| name | weather |
| description | Checks the current weather for the user's location using live online data. Asks for location on first use and saves it for future runs. Use when the user wants a quick weather check or forecast. |
| argument-hint | [city name] |
| disable-model-invocation | true |
| context | fork |
| allowed-tools | ["AskUserQuestion","Bash","WebFetch","WebSearch","Read","Write","Edit"] |
Weather
Check the current weather for your location using live data from Open-Meteo (free, no API key needed).
Preferences
Read ~/.claude/skills/weather/preferences.md using the Read tool. If not found, no preferences are set.
Command routing
Check $ARGUMENTS:
help → display help then stop
config → interactive setup then stop
reset → delete ~/.claude/skills/weather/preferences.md, confirm, stop
- anything else (including empty) → run the skill
Help
Weather — Check current weather for your location
Usage:
/weather Show weather for saved location
/weather Berlin Show weather for Berlin
/weather config Set your default location
/weather reset Clear saved location
/weather help This help
Examples:
/weather Uses your saved city
/weather "New York" One-off check for New York
/weather Tokyo One-off check for Tokyo
Current preferences:
(shown above under Preferences)
Config
Use AskUserQuestion:
Q1 — "What city are you in?" (text input via Other)
- Options: suggest common cities as quick picks, plus Other for custom input
Q2 — "Temperature unit?"
- Celsius (default)
- Fahrenheit
Save to ~/.claude/skills/weather/preferences.md.
Reset
Delete ~/.claude/skills/weather/preferences.md and confirm: "Preferences cleared. Using defaults."
First-time detection
If no preferences file exists and no city argument was provided:
- Use AskUserQuestion to ask: "Where are you located? (city name)"
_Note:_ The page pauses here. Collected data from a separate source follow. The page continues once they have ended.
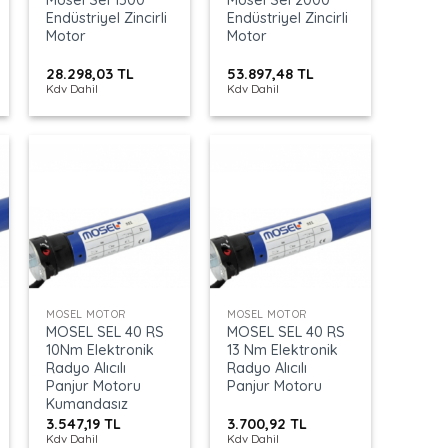
Endüstriyel Zincirli
Endüstriyel Zincirli
Motor
Motor
28.298,03
TL
53.897,48
TL
Kdv Dahil
Kdv Dahil
+
+
MOSEL MOTOR
MOSEL MOTOR
MOSEL SEL 40 RS
MOSEL SEL 40 RS
10Nm Elektronik
13 Nm Elektronik
Radyo Alıcılı
Radyo Alıcılı
Panjur Motoru
Panjur Motoru
Kumandasız
3.547,19
TL
3.700,92
TL
Kdv Dahil
Kdv Dahil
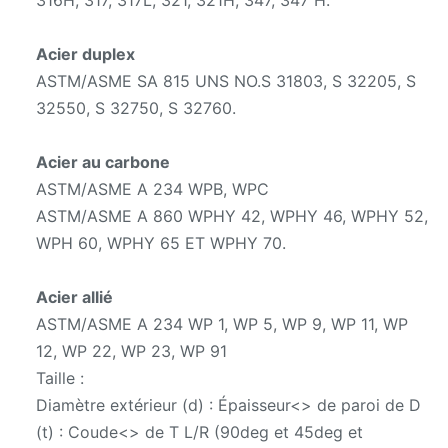
316H, 317, 317L, 321, 321H, 347, 347 H.
Acier duplex
ASTM/ASME SA 815 UNS NO.S 31803, S 32205, S
32550, S 32750, S 32760.
Acier au carbone
ASTM/ASME A 234 WPB, WPC
ASTM/ASME A 860 WPHY 42, WPHY 46, WPHY 52,
WPH 60, WPHY 65 ET WPHY 70.
Acier allié
ASTM/ASME A 234 WP 1, WP 5, WP 9, WP 11, WP
12, WP 22, WP 23, WP 91
Taille :
Diamètre extérieur (d) : Épaisseur<> de paroi de D
(t) : Coude<> de T L/R (90deg et 45deg et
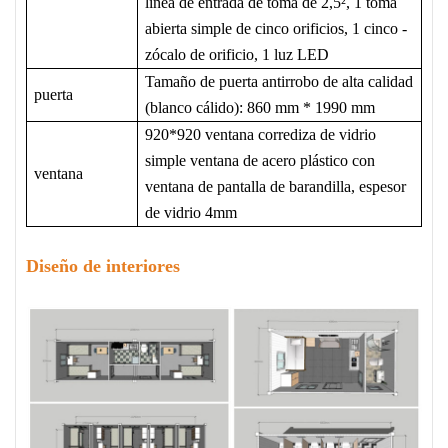
línea de entrada de toma de 2,5², 1 toma
abierta simple de cinco orificios, 1 cinco -
zócalo de orificio, 1 luz LED
Tamaño de puerta antirrobo de alta calidad
puerta
(blanco cálido): 860 mm * 1990 mm
920*920 ventana corrediza de vidrio
simple ventana de acero plástico con
ventana
ventana de pantalla de barandilla, espesor
de vidrio 4mm
Diseño de interiores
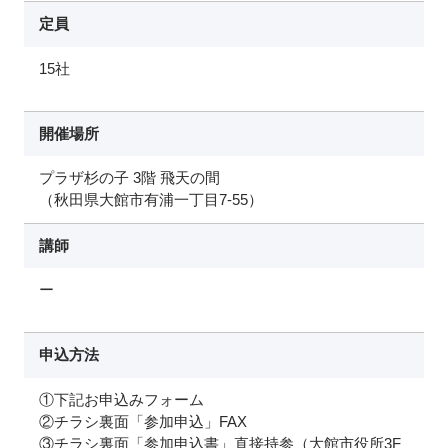
定員
15社
開催場所
プラザ杉の子 3階 飛天の間
（秋田県大館市有浦一丁目7-55）
講師
ー
申込方法
①下記お申込みフォーム
②チラシ裏面「参加申込」FAX
③チラシ裏面「参加申込書」直接持参（大館市役所3F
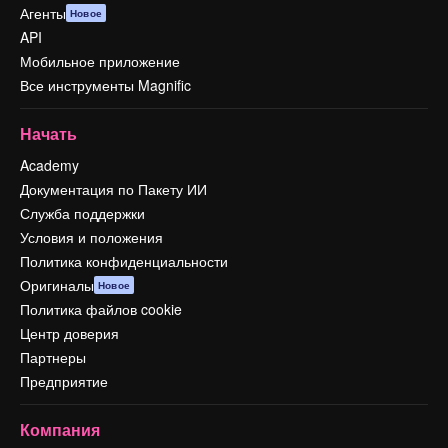
Агенты
Новое
API
Мобильное приложение
Все инструменты Magnific
Начать
Academy
Документация по Пакету ИИ
Служба поддержки
Условия и положения
Политика конфиденциальности
Оригиналы
Новое
Политика файлов cookie
Центр доверия
Партнеры
Предприятие
Компания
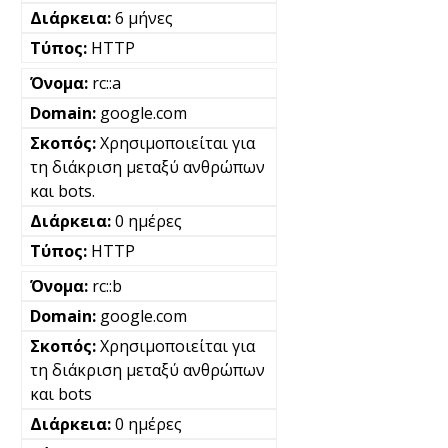
6 μήνες
HTTP
rc::a
google.com
Χρησιμοποιείται για
τη διάκριση μεταξύ ανθρώπων
και bots.
0 ημέρες
HTTP
rc::b
google.com
Χρησιμοποιείται για
τη διάκριση μεταξύ ανθρώπων
και bots
0 ημέρες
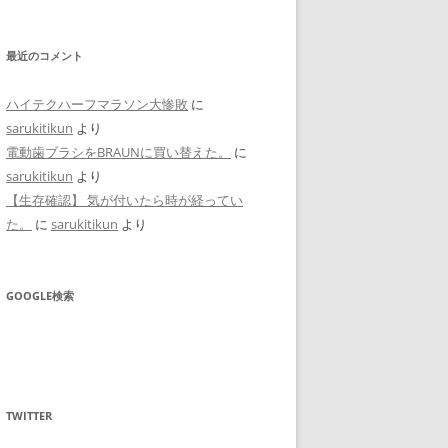
最近のコメント
ハイテクハーフマラソン大惨敗
に
sarukitikun
より
電動歯ブラシをBRAUNに買い替えた。
に
sarukitikun
より
【生存確認】 気が付いたら時が経ってい
た。
に
sarukitikun
より
GOOGLE検索
TWITTER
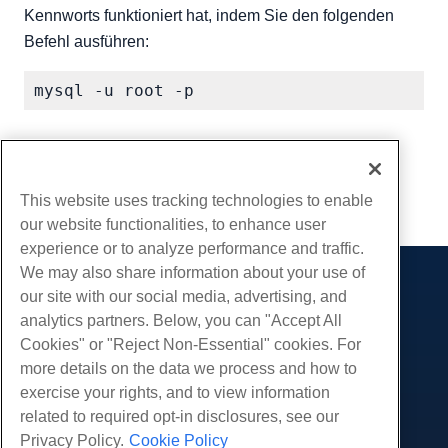
Kennworts funktioniert hat, indem Sie den folgenden
Befehl ausführen:
Geschrieben von
Hostwinds Team
/
April 11, 2018
Kopieren URL
This website uses tracking technologies to enable
our website functionalities, to enhance user
experience or to analyze performance and traffic.
We may also share information about your use of
Produkte
our site with our social media, advertising, and
analytics partners. Below, you can "Accept All
Web-Hosting
Dienstleistungen
Cookies" or "Reject Non-Essential" cookies. For
Business Hosting
Website-Migrationen
more details on the data we process and how to
Gemeinschaft
Reseller Hosting
exercise your rights, and to view information
White Label Reseller
Produktdokumentation
Unternehmen
related to required opt-in disclosures, see our
Verwaltete Linux. VPS
Tutorials
Privacy Policy.
Cookie Policy
Über uns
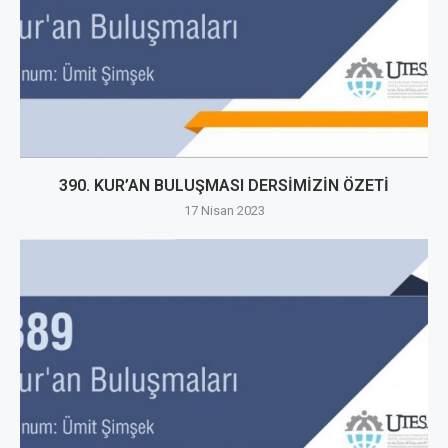
390. KUR’AN BULUŞMASI DERSİMİZİN ÖZETİ
17 Nisan 2023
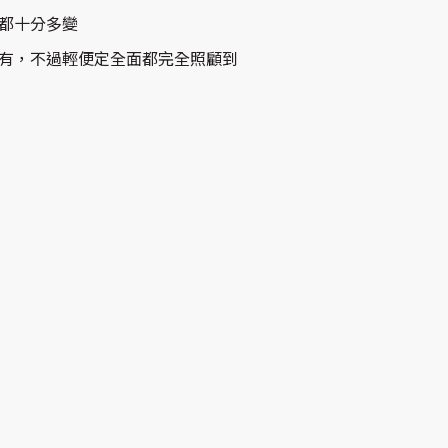
都十分多變
有，不過輕便定全面都完全照顧到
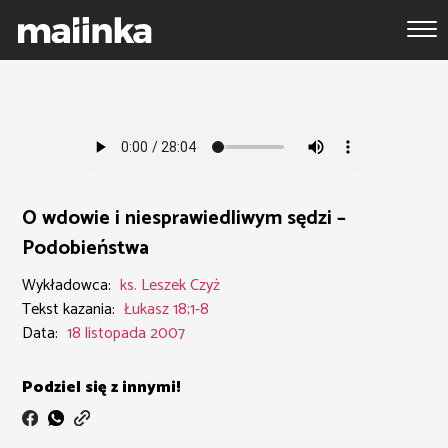
O wdowie i niesprawiedliwym sędzi –
Podobieństwa
Wykładowca:
ks. Leszek Czyż
Tekst kazania:
Łukasz 18;1-8
Data:
18 listopada 2007
Podziel się z innymi!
- After getting weather, offer to save the location
Steps
1. Determine location
- If
$ARGUMENTS contains a city name (not help/config/reset) → use that city
- Else if preferences has a saved city → use that
- Else → ask via AskUserQuestion: "What city should I check the weather for?"
2. Geocode the city
Use WebFetch to call the Open-Meteo geocoding API:
https://geocoding-api.open-meteo.com/v1/search?name={city}&count=1&language=en&format=json
Extract latitude, longitude, and name (resolved city name) from the first result.
If no results found, tell the user and ask for a different city.
3. Fetch current weather
Use WebFetch to call the Open-Meteo forecast API:
https://api.open-meteo.com/v1/forecast?latitude={lat}&longitude={lon}¤t=temperature_2m,relative_humidity_2m,apparent_temperature,weather_code,wind_speed_10m,wind_direction_10m&temperature_unit={celsius|fahrenheit}&wind_speed_unit=kmh&timezone=auto
4. Display weather
Show a fun, concise weather card:
{weather emoji} Weather in {City}
Temperature: {temp}°{C/F} (feels like {apparent}°)
Conditions: {description from weather code}
Humidity: {humidity}%
Wind: {speed} km/h {direction}
{fun one-liner comment about the weather}
Weather code mapping (WMO codes):
- 0: Clear sky
- 1-3: Partly cloudy
- 45, 48: Foggy
- 51-55: Drizzle
- 61-65: Rain
- 66-67: Freezing rain
- 71-77: Snow
- 80-82: Rain showers
- 85-86: Snow showers
- 95-99: Thunderstorm
Emoji mapping:
- Clear → sun
- Cloudy → cloud
- Rain/Drizzle → rain
- Snow → snowflake
- Thunderstorm → lightning
- Fog → fog
5. Offer to save (first-time only)
If no preferences existed and no city argument was given, ask:
Save {City} as your default location?
If yes, write preferences file.
Principles
- Always live data — never cache or guess weather; always fetch fresh from the API.
- Fun and concise — keep it light. One screen, one glance. Add a witty comment about the conditions.
- Fail gracefully — if the API is down or city not found, say so clearly and suggest alternatives.
- Respect saved preferences — once configured, just show the weather with zero friction.